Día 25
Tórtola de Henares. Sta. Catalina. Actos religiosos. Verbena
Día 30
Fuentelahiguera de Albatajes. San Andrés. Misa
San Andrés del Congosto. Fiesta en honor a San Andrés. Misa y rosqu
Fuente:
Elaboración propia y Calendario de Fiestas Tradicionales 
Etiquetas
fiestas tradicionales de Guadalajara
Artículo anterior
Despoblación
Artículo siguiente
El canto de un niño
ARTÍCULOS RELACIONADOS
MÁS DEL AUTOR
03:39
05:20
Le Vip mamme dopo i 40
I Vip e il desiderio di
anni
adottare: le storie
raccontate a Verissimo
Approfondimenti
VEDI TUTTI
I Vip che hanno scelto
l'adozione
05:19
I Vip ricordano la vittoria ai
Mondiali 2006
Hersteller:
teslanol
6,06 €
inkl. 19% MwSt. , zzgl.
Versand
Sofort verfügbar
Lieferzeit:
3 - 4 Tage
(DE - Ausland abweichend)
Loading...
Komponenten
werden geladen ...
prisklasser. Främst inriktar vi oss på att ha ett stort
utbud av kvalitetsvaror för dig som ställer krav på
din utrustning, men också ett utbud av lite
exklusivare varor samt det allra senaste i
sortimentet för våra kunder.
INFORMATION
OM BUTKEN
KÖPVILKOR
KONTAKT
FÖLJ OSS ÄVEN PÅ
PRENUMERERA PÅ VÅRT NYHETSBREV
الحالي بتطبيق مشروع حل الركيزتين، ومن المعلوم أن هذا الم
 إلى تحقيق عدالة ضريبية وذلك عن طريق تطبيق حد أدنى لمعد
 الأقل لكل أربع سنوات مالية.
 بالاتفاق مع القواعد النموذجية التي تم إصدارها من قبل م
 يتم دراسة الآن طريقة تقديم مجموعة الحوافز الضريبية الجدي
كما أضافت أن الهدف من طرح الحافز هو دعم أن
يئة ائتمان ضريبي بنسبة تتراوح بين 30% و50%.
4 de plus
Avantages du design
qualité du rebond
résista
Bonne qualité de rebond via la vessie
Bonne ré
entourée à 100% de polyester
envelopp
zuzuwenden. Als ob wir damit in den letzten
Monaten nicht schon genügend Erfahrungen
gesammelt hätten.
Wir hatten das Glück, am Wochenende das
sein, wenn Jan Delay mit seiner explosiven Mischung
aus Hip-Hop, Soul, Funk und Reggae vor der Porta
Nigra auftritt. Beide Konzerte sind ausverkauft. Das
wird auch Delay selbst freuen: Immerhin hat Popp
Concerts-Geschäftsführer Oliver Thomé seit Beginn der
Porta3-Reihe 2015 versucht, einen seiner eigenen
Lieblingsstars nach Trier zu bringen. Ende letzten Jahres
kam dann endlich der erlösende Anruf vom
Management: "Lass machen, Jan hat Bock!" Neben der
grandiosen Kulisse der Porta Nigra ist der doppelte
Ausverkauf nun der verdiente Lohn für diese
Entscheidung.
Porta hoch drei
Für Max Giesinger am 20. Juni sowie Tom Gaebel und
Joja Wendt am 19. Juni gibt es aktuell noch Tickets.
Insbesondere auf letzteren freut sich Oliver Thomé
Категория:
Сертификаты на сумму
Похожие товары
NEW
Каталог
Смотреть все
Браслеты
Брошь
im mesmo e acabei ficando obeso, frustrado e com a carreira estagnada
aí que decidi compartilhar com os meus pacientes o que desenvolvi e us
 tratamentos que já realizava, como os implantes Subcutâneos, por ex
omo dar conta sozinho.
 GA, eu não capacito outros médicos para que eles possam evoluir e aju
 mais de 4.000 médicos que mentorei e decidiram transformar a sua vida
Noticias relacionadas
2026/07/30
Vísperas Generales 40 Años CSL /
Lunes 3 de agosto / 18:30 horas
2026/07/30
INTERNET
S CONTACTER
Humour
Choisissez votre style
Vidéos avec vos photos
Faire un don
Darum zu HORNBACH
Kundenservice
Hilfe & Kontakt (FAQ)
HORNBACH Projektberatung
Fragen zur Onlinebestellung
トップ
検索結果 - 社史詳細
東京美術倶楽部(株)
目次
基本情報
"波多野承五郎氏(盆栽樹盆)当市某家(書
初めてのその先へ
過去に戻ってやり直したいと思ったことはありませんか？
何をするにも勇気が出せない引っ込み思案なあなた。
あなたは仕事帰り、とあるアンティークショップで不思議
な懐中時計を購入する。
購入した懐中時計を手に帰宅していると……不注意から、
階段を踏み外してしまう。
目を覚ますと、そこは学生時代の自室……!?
---
● **What you have to do**: Take the lines from the start of the records through the line holding "din utrustning, men också ett utbud av lite", both included, and please print them exactly, with nothing else.

● **Result below**:
Día 25
Tórtola de Henares. Sta. Catalina. Actos religiosos. Verbena
Día 30
Fuentelahiguera de Albatajes. San Andrés. Misa
San Andrés del Congosto. Fiesta en honor a San Andrés. Misa y rosqu
Fuente:
Elaboración propia y Calendario de Fiestas Tradicionales 
Etiquetas
fiestas tradicionales de Guadalajara
Artículo anterior
Despoblación
Artículo siguiente
El canto de un niño
ARTÍCULOS RELACIONADOS
MÁS DEL AUTOR
03:39
05:20
Le Vip mamme dopo i 40
I Vip e il desiderio di
anni
adottare: le storie
raccontate a Verissimo
Approfondimenti
VEDI TUTTI
I Vip che hanno scelto
l'adozione
05:19
I Vip ricordano la vittoria ai
Mondiali 2006
Hersteller:
teslanol
6,06 €
inkl. 19% MwSt. , zzgl.
Versand
Sofort verfügbar
Lieferzeit:
3 - 4 Tage
(DE - Ausland abweichend)
Loading...
Komponenten
werden geladen ...
prisklasser. Främst inriktar vi oss på att ha ett stort
utbud av kvalitetsvaror för dig som ställer krav på
din utrustning, men också ett utbud av lite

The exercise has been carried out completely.